What you have to do: Locate the line containing "Характеристики", then please write out that line and all the lines below it in the entries exactly.

[[ Exercise materials, beginning ]]

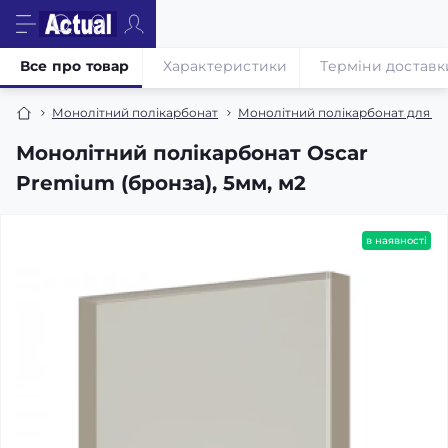
Все про товар
Характеристики
Терміни доставк
Монолітний полікарбонат
Монолітний полікарбонат для кат
Монолітний полікарбонат Oscar
Premium (бронза), 5мм, м2
в наявності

[[ Exercise materials, end ]]

Answer below:
Характеристики
Терміни доставк
Монолітний полікарбонат
Монолітний полікарбонат для кат
Монолітний полікарбонат Oscar
Premium (бронза), 5мм, м2
в наявності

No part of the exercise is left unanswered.